(Data records)
───

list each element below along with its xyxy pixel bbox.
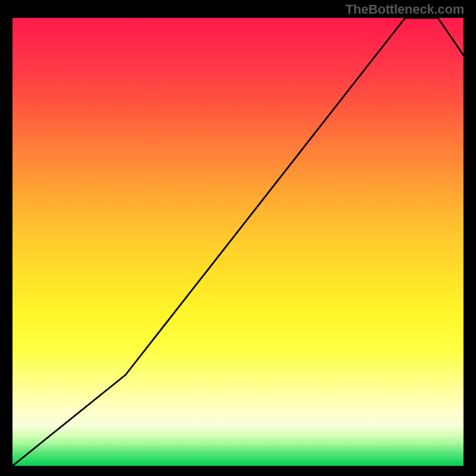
brand-watermark: TheBottleneck.com [345, 2, 464, 17]
chart-container: TheBottleneck.com [0, 0, 476, 476]
plot-area [12, 18, 464, 466]
curve-line [12, 18, 464, 466]
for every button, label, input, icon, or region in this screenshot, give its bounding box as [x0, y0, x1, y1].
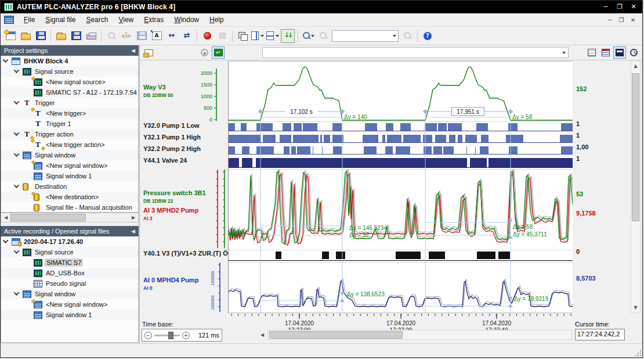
signal-name-label[interactable]: Pressure switch 3B1 — [143, 189, 206, 196]
scroll-down-icon[interactable]: ▼ — [631, 303, 640, 312]
chart-view-button[interactable] — [613, 46, 626, 59]
scrollbar-thumb[interactable] — [632, 73, 639, 221]
cascade-windows-button[interactable] — [236, 29, 249, 43]
signal-name-label[interactable]: Y44.1 Valve 24 — [143, 157, 187, 164]
measure-horizontal-button[interactable]: ↔ — [165, 29, 179, 43]
tree-item-rec-ad-usb-box[interactable]: AD_USB-Box — [1, 268, 138, 278]
jump-to-current-button[interactable]: ↵ — [212, 46, 225, 59]
auto-scroll-button[interactable]: ↓↓ — [281, 29, 295, 43]
project-settings-header[interactable]: Project settings ◀ — [1, 45, 139, 56]
chevron-down-icon[interactable] — [261, 35, 264, 37]
chevron-down-icon[interactable] — [562, 52, 566, 54]
export-button[interactable]: EXP — [120, 29, 133, 43]
sidebar-horizontal-scrollbar[interactable]: ◀ ▶ — [1, 213, 139, 222]
tile-vertical-button[interactable] — [251, 29, 265, 43]
mdi-minimize-button[interactable]: ─ — [604, 16, 616, 24]
properties-button[interactable] — [142, 46, 155, 59]
plot-vertical-scrollbar[interactable]: ▲ ▼ — [631, 61, 641, 313]
signal-name-label[interactable]: Y32.0 Pump 1 Low — [143, 122, 200, 129]
menu-file[interactable]: File — [19, 14, 40, 26]
signal-name-label[interactable]: AI 3 MPHD2 Pump — [143, 207, 198, 214]
open-project-button[interactable] — [19, 29, 32, 43]
save-signal-file-button[interactable] — [69, 29, 83, 43]
time-base-slider[interactable] — [154, 335, 180, 336]
tree-item-new-destination[interactable]: <New destination> — [1, 192, 138, 202]
time-view-button[interactable] — [627, 46, 640, 59]
menu-help[interactable]: Help — [204, 14, 229, 26]
replay-button[interactable] — [198, 46, 211, 59]
close-button[interactable]: ✕ — [627, 2, 640, 12]
plot-scroll-left-icon[interactable]: ◀ — [258, 331, 267, 339]
mdi-close-button[interactable]: ✕ — [627, 16, 639, 24]
tree-item-trigger-action[interactable]: Trigger action — [1, 129, 138, 139]
measure-vertical-button[interactable]: ⇄ — [180, 29, 194, 43]
signal-plot[interactable]: 17,102 sΔy = 14017,951 sΔy = 58Δy = 146,… — [228, 61, 573, 313]
new-project-button[interactable] — [3, 29, 17, 43]
search-previous-button[interactable] — [316, 29, 330, 43]
tree-item-rec-pseudo-signal[interactable]: Pseudo signal — [1, 278, 138, 289]
table-view-button[interactable] — [599, 46, 612, 59]
scroll-left-icon[interactable]: ◀ — [1, 213, 10, 222]
zoom-in-time-icon[interactable]: + — [182, 332, 190, 339]
search-combo[interactable] — [332, 30, 399, 42]
signal-plot-area[interactable]: 17,102 sΔy = 14017,951 sΔy = 58Δy = 146,… — [228, 61, 573, 313]
tree-item-recording-2020-04-17[interactable]: 2020-04-17 17.26.40 — [1, 236, 138, 247]
save-project-button[interactable] — [34, 29, 48, 43]
tree-item-signal-window-1[interactable]: Signal window 1 — [1, 171, 138, 181]
tree-item-signal-file-manual[interactable]: Signal file - Manual acquisition — [1, 202, 138, 213]
scrollbar-thumb[interactable] — [10, 214, 86, 221]
tree-item-simatic-s7-a12[interactable]: SIMATIC S7 - A12 - 172.19.7.54 — [1, 87, 138, 98]
tree-item-new-trigger-action[interactable]: <New trigger action> — [1, 139, 138, 150]
tile-horizontal-button[interactable] — [266, 29, 280, 43]
save-as-button[interactable] — [135, 29, 149, 43]
open-signal-file-button[interactable] — [54, 29, 68, 43]
signal-name-label[interactable]: Y40.1 V3 (T)/V1+3 ZUR.(T) Ö — [143, 250, 228, 257]
menu-view[interactable]: View — [113, 14, 139, 26]
minimize-button[interactable]: ─ — [599, 2, 612, 12]
mdi-restore-button[interactable]: ❐ — [616, 16, 627, 24]
tree-item-trigger[interactable]: Trigger — [1, 98, 138, 108]
signal-name-label[interactable]: Y32.1 Pump 1 High — [143, 134, 201, 141]
stop-button[interactable] — [215, 29, 229, 43]
menu-search[interactable]: Search — [81, 14, 113, 26]
record-button[interactable] — [200, 29, 214, 43]
collapse-panel-icon[interactable]: ◀ — [131, 228, 135, 234]
scroll-right-icon[interactable]: ▶ — [129, 213, 138, 222]
text-label-button[interactable]: A — [150, 29, 164, 43]
scroll-up-icon[interactable]: ▲ — [631, 62, 640, 70]
tree-item-trigger-1[interactable]: Trigger 1 — [1, 119, 138, 129]
tree-item-rec-signal-window-1[interactable]: Signal window 1 — [1, 310, 138, 320]
zoom-button[interactable] — [301, 29, 315, 43]
chevron-down-icon[interactable] — [393, 35, 396, 37]
zoom-out-time-icon[interactable]: − — [144, 332, 152, 339]
search-signal-button[interactable] — [104, 29, 118, 43]
chevron-down-icon[interactable] — [311, 35, 314, 37]
signal-select-combo[interactable] — [262, 47, 569, 58]
grid-view-button[interactable] — [585, 46, 598, 59]
maximize-button[interactable]: ❐ — [613, 2, 626, 12]
print-button[interactable] — [84, 29, 98, 43]
tree-item-bhkw-block-4[interactable]: BHKW Block 4 — [1, 56, 138, 66]
tree-item-signal-window[interactable]: Signal window — [1, 150, 138, 160]
active-recording-header[interactable]: Active recording / Opened signal files ◀ — [1, 226, 139, 236]
tree-item-new-signal-window[interactable]: <New signal window> — [1, 160, 138, 171]
collapse-panel-icon[interactable]: ◀ — [131, 48, 135, 53]
tree-item-rec-new-signal-window[interactable]: <New signal window> — [1, 299, 138, 310]
tree-item-rec-simatic-s7[interactable]: SIMATIC S7 — [1, 257, 138, 268]
help-button[interactable]: ? — [421, 29, 435, 43]
tree-item-new-trigger[interactable]: <New trigger> — [1, 108, 138, 119]
tree-item-signal-source[interactable]: Signal source — [1, 66, 138, 77]
chevron-down-icon[interactable] — [276, 35, 279, 37]
tree-item-destination[interactable]: Destination — [1, 181, 138, 192]
plot-horizontal-scrollbar[interactable] — [267, 330, 572, 340]
signal-name-label[interactable]: Way V3 — [143, 84, 166, 91]
time-base-control[interactable]: − + 121 ms — [142, 329, 222, 342]
scrollbar-thumb[interactable] — [269, 331, 403, 339]
signal-name-label[interactable]: Y32.2 Pump 2 High — [143, 145, 201, 152]
menu-window[interactable]: Window — [169, 14, 204, 26]
search-next-button[interactable] — [400, 29, 414, 43]
menu-signal-file[interactable]: Signal file — [40, 14, 81, 26]
cursor-time-value[interactable]: 17:27:24.242,2 — [575, 329, 625, 340]
signal-name-label[interactable]: AI 0 MPHD4 Pump — [143, 277, 198, 283]
title-bar[interactable]: AUTEM PLC-ANALYZER pro 6 [BHKW Block 4] … — [1, 1, 642, 13]
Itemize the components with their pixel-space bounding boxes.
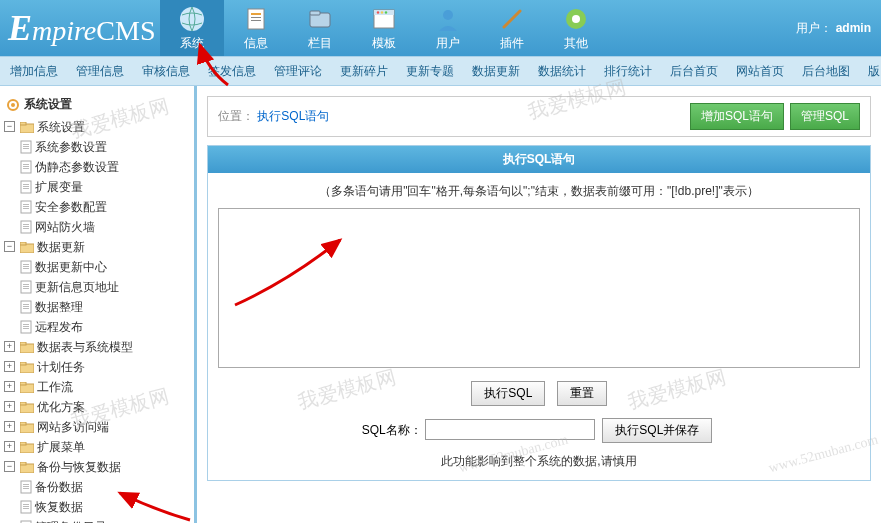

───

What to produce —
Where does the word "view" appear in the records? Copy every line that holds it.

Response for this exercise —
chart-view-button[interactable] — [613, 46, 626, 59]
time-view-button[interactable] — [627, 46, 640, 59]
table-view-button[interactable] — [599, 46, 612, 59]
menu-view[interactable]: View — [113, 14, 139, 26]
grid-view-button[interactable] — [585, 46, 598, 59]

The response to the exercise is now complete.